We propose a novel “Semantic Deep Learning” method to analyze the electronic health records of real patients. Our previous work as successfully used a hypergraph- based approach in the clinical text notes from Stanford Hospital’s Clinical Data Warehouse (STRIDE).
Author: Darlene Brown
O2-M Ontology-based Deep Learning with Explanation for Human Behavior Prediction
The goal of this project is to evaluate contemporary techniques for deep learning model explanations and utilize DL Explanation approach for improving model interpretability.
O3-B Ontology-based Interpretable Deep Learning for Consumer Complaint Explanation and Analysis
In this project, we will investigate ontology-based explainable deep learning (OBDL) algorithms for textual data to identify key factors, concepts, and hypothesis that significantly contribute to the decision made by deep neural networks.
O6-N Knowledge Graph based Question Answering for Automatic Customer Service
Short text Matching plays an important role in natural language processing tasks such as information retrieval (IR), question answering (QA), and dialogue system. Traditional text matching methods rely on human-crafted rules and template. Though they are effective to deal with specific situations, but lack in the ability to handle unobserved cases. In natural language, it’s infeasible to exhaust every possible expression that conveys the same ideas. Recently, neural network-based models have good generalizability to unobserved cases but provide less interpretability. In this project, we aim to balance the two sides by introducing the concept of entity to QA. We propose an interpretable, deep learning-based short text matching model for customer service domain question answering, which consists of two major components: Word segmentation enhanced Named Entity Recognition (NER), and text semantic matching. By doing so, the proposed method explicitly models entities and types of entity as building blocks of interpretable QA.
F2-T DeepSLAM: Object Detection, Re-identification and Prediction wih Implicit Mapping
DeepSLAM project is designed to develop an end-to-end and all-in-one deep neural network capable of followings, simultaneously, with only road scene RGB images
(a) Object Detection using RGB images and videos;
(b) Object Re-identification over multiple frames, with occlusions;
(c) Predicting multiple object’s future trajectories.
This all-in-one solution provides a better level of information integrity and reuse. In doing so, a local belief of the surrounding area will be trained with grid cells, a navigation system in humans’ brain, to generate a local implicit map to capture dynamic road condition. Then local coarse implicit mapping is then combined with global accurate road information for above three goals.
F3-N OneTask: Online Intelligent Platform for Education and Business
The goal of this project is to design and develop an intelligent task management for online education and business purpose. The project includes OneTask online platform, self-adaptive neural question generation for study quality evaluation and companion, GCN-based DRL model for self-adaptive neural question generation and study content recommendation and entity-related open-domain question answering system.

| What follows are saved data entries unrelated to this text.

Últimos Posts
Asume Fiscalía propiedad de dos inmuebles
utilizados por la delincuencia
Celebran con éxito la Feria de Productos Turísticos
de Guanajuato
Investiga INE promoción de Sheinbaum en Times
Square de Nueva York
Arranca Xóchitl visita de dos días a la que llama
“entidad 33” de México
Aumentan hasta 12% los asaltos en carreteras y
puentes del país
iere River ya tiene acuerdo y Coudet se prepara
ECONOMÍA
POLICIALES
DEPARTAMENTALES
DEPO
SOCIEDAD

F4-B DeepFin: Federated Learning for Risk Management with Transparency and Accountability
The goal of this project is to develop a Deep Neural Network based risk management model that can help financial companies predict loan default likelihood with a higher accuracy when a customer applies for a loan.

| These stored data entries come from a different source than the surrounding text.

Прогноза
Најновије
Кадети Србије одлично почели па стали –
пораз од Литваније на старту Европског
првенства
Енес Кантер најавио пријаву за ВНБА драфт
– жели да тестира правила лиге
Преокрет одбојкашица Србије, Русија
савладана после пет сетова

F5-C FedSec: Federated Learning Security Attacks and Defenses
The goal of this project is to explore potential vulnerabilities in federated learning applications. Federated learning is a new kind of distributed machine learning with decentralized data. There is no need for data sharing for federated learning.
F6-M Adaptive Manifold Learning for Multi-Sensor Translation and Fusion given Missing Data
The goal of this work is to translate streams of data from individual sensors into a shared manifold-space for joint understanding and processing. This work includes investigation of computational topology for manifold learning, data summarization, and intrinsic dimensionality estimation. In practice, for a given application, processing chains are generally developed for a particular sensor or set of sensors.
F8-M TPR Learning: a Symbolic Neural Approach for Vision Language Intelligence
Deep learning (DL) has in recent years been widely used in computer vision and natural language processing (NLP) applications due to its superior performance. However, while images and natural languages are known to be rich in structures expressed, for example, by grammar rules, DL has so far not been capable of explicitly representing and enforcing such structures. In this project, we propose an approach to bridging this gap by exploiting tensor product representations (TPR), a structured neural-symbolic model developed in cognitive science, aiming to integrate DL with explicit language rules, logical rules, or rules that summarize the human knowledge about the subject.